De gedraging waarvoor de boete is opgelegd luidt, kort omschreven: parkeren op gehandicaptenparkeerplaats anders dan met het voor die gereserveerde gehandicaptenparkeerplaats bestemde voertuig op de Valkenierslaan (t.h.v. 207) te Breda op 25 november 2021 om 14:51 uur.
Gemachtigde was de bestuurster van het voertuig en heeft in het beroepschrift en op zitting samengevat aangevoerd dat de boete niet redelijk is gelet op de omstandigheden waaronder de gedraging heeft plaatsgevonden. De aanduiding door middel van bebording volstaat niet. Het is in dit geval precies de onduidelijkheid. Het bord staat niet in het midden van de gehandicaptenparkeerplaats en de strepen op het wegdek waren op dat moment niet goed zichtbaar. Hierdoor stond zijn enerzijds op de gehandicaptenparkeerplaats en anderzijds op de straat. De positie van de bebording was verwarrend. Ook heeft de gemeente na deze gebeurtenis onmiddellijk iets aan de situatie gedaan om het te verduidelijken. Gemachtigde is niet de enige geweest die het verkeerd heeft geïnterpreteerd. Omdat de volledige belijning ontbrak op het moment van parkeren had het er alle schijn van dat er goed was geparkeerd. Gemachtigde heeft zorgvuldig gekeken of het juist was en daarom was de verbazing groot. Nu er een tegel is aangebracht met rolstoelsymbool en witte belijning is de situatie een stuk duidelijker geworden.

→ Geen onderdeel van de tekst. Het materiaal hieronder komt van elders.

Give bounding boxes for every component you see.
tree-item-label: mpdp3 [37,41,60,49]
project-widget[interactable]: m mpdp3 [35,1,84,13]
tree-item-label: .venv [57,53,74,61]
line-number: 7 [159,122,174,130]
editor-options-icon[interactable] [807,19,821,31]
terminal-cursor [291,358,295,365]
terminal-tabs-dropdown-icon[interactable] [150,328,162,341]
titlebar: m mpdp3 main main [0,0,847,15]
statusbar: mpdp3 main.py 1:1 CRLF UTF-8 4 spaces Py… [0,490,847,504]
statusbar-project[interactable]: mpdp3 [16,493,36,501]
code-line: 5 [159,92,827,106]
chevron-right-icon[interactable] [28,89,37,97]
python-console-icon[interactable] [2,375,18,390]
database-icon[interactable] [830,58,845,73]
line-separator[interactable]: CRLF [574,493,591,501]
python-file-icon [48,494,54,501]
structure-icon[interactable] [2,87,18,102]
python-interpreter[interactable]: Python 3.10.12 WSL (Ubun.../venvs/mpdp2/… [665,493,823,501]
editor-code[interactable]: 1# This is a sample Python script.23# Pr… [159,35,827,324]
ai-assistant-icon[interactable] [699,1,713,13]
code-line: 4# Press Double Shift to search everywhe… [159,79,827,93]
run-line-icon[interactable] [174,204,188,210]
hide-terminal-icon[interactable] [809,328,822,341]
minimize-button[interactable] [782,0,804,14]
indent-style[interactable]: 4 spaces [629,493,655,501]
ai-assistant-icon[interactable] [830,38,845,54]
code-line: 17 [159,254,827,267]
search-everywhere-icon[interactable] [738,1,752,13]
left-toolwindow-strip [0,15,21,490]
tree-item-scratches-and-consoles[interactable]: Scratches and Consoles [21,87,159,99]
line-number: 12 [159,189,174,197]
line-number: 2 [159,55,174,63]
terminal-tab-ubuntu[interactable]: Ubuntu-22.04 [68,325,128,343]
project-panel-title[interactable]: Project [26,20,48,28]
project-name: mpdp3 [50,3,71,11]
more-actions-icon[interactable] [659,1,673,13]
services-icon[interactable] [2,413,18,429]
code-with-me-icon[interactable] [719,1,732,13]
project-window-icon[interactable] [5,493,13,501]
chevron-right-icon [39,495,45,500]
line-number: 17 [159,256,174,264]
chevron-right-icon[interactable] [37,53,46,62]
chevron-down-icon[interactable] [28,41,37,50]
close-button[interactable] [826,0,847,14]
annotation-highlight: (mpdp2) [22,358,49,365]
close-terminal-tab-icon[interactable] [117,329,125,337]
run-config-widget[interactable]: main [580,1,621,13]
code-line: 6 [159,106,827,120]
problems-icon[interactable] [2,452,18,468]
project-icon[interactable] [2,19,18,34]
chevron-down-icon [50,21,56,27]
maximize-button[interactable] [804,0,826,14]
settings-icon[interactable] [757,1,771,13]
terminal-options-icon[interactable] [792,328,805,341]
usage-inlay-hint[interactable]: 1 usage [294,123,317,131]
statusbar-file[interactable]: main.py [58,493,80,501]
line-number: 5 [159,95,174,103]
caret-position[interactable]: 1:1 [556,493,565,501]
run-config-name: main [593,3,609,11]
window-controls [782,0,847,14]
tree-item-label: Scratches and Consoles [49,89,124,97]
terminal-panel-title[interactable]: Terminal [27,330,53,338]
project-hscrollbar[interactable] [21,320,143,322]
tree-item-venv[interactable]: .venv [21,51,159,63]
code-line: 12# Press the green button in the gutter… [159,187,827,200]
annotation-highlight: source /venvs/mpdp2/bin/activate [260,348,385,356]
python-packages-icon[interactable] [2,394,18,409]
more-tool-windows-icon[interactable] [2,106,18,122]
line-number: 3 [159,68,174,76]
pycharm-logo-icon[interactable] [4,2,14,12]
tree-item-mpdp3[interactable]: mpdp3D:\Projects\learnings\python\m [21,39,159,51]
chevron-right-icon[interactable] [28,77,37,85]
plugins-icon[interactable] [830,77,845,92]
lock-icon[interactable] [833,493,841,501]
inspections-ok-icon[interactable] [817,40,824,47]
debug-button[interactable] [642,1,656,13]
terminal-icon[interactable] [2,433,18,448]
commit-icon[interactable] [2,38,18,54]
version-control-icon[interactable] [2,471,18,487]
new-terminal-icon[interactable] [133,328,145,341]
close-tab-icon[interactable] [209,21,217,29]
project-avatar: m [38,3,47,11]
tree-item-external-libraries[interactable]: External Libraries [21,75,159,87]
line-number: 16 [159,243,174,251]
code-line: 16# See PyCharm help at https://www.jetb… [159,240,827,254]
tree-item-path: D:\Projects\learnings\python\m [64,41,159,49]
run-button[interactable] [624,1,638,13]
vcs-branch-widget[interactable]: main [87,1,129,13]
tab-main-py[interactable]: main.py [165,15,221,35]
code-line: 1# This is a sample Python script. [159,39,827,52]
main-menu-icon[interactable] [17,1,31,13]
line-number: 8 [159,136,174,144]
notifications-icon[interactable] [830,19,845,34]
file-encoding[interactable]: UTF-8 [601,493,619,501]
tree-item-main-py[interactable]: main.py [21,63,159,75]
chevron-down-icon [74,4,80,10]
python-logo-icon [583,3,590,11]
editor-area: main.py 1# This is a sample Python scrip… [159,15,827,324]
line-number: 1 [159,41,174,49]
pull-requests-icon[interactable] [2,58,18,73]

De zittingsvertegenwoordiger heeft verzocht het beroep ongegrond te verklaren en heeft daartoe het volgende aangevoerd. Het staat vast dat het voertuig stond geparkeerd in een parkeervak dat was gereserveerd voor een gehandicapte. Op de foto’s is te zien dat de witte omlijning is vervaagd, maar nog wel zichtbaar is. Duidelijk is dat de parkeerplek is voorbehouden aan een ander. Door de aanwezigheid van het bord had gemachtigde extra oplettend moeten zijn. Zij heeft het risico genomen dat een boete zou worden opgelegd.

Overwegingen

De kantonrechter is van oordeel dat uit de stukken in het dossier - met name uit de verklaring van de verbalisant - voldoende blijkt dat de gedraging waarvoor de boete is opgelegd, is verricht. De gedraging wordt door betrokkene ook niet betwist. De boete is dus terecht opgelegd.

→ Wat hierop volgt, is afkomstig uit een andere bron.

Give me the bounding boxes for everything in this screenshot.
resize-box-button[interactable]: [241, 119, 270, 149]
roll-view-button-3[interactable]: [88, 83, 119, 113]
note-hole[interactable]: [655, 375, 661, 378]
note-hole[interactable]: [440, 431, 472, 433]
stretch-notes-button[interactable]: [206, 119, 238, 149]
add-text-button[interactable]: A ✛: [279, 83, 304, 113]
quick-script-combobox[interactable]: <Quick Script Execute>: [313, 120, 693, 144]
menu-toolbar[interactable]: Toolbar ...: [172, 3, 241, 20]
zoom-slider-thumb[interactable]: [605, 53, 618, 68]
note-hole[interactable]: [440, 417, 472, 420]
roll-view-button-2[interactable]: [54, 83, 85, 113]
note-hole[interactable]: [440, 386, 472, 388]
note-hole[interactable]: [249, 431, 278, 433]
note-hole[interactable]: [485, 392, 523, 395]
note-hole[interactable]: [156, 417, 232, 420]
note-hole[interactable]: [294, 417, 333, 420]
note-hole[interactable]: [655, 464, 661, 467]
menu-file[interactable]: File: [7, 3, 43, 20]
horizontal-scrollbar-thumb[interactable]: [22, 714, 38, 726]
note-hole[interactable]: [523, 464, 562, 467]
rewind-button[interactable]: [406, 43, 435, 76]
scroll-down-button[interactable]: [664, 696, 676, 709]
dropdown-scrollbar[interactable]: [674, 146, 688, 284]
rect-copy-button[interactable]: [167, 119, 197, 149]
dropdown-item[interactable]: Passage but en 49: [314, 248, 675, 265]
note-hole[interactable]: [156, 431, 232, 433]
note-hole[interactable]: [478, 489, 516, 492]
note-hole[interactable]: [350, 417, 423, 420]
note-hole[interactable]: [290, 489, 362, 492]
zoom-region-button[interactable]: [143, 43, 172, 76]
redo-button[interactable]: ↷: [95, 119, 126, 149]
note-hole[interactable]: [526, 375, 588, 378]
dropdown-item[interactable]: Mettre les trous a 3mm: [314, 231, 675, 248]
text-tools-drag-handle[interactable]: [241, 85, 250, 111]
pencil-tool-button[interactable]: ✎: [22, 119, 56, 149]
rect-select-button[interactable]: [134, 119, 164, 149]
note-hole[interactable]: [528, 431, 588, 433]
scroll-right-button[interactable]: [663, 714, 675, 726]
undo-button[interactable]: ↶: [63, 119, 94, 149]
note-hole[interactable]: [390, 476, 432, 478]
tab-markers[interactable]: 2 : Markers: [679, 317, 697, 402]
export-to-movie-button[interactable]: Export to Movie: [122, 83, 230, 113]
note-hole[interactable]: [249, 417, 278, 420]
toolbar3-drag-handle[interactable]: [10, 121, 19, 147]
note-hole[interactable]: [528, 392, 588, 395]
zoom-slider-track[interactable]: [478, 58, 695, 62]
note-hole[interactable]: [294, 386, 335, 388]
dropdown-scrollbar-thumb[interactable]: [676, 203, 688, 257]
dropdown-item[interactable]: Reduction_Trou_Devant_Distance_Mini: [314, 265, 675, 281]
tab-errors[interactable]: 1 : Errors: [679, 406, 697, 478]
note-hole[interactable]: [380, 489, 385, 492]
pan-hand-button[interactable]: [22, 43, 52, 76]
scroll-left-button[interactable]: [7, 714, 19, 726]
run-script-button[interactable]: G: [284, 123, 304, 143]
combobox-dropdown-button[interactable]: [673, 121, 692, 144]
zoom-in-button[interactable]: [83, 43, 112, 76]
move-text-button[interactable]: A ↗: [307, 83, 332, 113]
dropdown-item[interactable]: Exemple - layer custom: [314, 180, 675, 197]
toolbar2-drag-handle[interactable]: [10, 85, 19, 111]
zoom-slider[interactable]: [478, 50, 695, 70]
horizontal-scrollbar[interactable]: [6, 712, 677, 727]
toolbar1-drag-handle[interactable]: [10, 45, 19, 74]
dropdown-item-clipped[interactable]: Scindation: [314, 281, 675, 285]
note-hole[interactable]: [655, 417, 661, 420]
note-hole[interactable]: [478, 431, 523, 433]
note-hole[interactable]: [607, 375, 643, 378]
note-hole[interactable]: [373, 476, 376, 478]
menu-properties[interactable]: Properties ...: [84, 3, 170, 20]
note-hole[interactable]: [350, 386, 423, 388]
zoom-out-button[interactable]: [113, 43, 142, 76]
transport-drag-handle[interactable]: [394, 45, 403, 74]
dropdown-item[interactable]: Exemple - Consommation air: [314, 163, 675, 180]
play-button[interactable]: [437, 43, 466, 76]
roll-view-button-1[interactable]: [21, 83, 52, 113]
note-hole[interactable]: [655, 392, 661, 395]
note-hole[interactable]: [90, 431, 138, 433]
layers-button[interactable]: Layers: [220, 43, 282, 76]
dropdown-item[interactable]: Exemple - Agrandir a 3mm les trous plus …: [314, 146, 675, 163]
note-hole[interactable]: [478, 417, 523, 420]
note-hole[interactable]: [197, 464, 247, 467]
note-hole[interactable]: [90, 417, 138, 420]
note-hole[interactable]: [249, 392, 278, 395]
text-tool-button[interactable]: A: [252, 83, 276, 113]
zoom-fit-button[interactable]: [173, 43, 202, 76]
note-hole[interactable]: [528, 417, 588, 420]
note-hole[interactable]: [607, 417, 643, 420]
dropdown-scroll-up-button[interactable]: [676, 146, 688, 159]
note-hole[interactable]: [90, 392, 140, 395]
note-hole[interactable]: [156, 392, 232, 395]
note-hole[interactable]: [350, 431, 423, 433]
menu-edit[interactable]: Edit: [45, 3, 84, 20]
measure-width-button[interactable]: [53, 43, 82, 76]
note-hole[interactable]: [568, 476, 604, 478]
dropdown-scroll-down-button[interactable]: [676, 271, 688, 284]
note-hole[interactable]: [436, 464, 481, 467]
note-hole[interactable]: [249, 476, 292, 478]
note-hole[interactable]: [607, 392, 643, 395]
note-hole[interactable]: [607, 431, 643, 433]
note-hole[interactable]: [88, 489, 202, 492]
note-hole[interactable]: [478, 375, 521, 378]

De kantonrechter ziet in wat betrokkene heeft aangevoerd wel aanleiding om de boete te matigen. Daarbij is van belang dat gemachtigde aannemelijk heeft gemaakt dat de situatie erg onduidelijk was. Het verkeersbord staat niet in het midden van het parkeervak, maar in de hoek waardoor niet duidelijk is op welke parkeerplek het bord ziet, terwijl de omlijning is vervaagd. De boete zal worden gematigd tot nihil.

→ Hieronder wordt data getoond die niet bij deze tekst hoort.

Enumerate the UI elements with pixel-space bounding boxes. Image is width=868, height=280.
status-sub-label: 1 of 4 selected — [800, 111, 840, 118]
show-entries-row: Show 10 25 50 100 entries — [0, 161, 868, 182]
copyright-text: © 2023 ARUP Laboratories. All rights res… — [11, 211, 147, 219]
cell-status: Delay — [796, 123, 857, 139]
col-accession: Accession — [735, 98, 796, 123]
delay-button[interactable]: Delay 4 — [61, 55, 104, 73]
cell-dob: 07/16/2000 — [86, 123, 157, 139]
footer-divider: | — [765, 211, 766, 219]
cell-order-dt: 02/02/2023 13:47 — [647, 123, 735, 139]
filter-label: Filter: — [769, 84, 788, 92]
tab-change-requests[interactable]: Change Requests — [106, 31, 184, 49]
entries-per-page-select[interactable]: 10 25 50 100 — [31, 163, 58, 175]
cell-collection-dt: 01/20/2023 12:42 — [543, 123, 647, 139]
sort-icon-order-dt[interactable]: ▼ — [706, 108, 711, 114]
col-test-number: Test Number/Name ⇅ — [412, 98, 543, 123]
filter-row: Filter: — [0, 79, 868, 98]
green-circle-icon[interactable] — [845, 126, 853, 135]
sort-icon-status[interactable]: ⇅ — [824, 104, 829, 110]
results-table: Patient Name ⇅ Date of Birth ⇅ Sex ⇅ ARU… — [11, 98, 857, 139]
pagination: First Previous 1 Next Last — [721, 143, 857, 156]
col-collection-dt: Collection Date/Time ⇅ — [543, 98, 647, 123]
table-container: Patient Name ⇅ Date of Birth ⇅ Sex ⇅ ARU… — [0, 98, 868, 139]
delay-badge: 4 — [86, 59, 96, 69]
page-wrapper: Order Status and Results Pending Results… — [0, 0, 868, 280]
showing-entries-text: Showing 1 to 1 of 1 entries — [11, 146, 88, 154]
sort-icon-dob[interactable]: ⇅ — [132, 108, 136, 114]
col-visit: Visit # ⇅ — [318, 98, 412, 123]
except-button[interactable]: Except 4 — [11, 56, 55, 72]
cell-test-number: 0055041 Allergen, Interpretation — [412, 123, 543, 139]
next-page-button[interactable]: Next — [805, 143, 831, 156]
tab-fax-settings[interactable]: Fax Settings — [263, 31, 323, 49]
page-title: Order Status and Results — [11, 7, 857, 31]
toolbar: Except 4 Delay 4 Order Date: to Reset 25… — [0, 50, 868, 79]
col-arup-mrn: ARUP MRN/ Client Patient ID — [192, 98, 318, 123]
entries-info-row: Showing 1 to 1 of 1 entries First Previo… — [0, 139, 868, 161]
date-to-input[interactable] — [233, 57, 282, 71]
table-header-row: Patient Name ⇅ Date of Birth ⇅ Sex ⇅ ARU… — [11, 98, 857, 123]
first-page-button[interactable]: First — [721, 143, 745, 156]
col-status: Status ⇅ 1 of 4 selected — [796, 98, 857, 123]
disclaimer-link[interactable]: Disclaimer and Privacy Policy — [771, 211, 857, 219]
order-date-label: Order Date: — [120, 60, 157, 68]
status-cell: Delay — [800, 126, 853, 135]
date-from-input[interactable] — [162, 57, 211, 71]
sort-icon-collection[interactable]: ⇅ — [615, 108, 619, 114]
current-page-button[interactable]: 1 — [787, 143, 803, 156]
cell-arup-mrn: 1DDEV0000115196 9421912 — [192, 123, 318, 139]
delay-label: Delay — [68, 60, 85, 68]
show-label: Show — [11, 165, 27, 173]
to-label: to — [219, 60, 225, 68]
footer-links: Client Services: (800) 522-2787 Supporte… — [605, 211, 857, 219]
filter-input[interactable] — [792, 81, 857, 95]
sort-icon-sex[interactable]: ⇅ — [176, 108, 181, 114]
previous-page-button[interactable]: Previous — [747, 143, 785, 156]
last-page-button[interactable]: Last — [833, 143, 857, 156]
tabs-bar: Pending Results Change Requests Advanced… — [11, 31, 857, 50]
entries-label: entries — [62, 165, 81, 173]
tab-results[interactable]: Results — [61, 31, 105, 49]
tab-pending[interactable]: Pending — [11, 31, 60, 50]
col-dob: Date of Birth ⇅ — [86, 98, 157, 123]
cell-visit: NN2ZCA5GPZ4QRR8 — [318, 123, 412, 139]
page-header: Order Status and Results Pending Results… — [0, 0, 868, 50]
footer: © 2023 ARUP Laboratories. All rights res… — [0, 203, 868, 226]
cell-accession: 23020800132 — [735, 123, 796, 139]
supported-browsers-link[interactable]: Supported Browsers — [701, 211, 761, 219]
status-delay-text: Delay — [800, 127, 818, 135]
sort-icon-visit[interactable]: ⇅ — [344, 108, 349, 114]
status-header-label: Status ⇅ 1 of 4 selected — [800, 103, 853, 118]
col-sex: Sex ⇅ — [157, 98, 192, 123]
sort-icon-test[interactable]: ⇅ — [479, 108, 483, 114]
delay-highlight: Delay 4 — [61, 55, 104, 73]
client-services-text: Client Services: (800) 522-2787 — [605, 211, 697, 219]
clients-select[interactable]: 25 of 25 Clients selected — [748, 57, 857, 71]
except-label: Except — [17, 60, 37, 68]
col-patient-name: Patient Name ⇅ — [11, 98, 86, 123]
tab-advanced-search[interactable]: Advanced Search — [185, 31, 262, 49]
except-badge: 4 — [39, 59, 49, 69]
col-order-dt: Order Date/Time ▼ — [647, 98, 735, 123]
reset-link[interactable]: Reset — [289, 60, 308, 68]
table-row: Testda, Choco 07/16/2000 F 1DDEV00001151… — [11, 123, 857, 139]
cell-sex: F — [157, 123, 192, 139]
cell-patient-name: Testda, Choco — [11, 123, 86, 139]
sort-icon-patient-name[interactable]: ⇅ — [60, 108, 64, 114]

Het beroep is gelet op de matiging gedeeltelijk gegrond. De beslissing van de officier van justitie zal worden gewijzigd. Het bedrag dat betrokkene te veel aan zekerheid heeft betaald moet door de officier van justitie worden terugbetaald.

Beslissing

De kantonrechter:
‒ verklaart het beroep gedeeltelijk gegrond;
‒ wijzigt de beslissing van de officier van justitie in die zin dat de boete wordt gematigd tot nihil;
‒ draagt de officier van justitie op het bedrag van € 234,00, dat betrokkene te veel als zekerheidstelling heeft betaald, aan betrokkene terug te betalen.
Deze uitspraak is gedaan door mr. M. Breeman, kantonrechter, bijgestaan door de griffier K. Verdult, en in het openbaar uitgesproken op 20 november 2023.
Tegen deze uitspraak is geen hoger beroep mogelijk.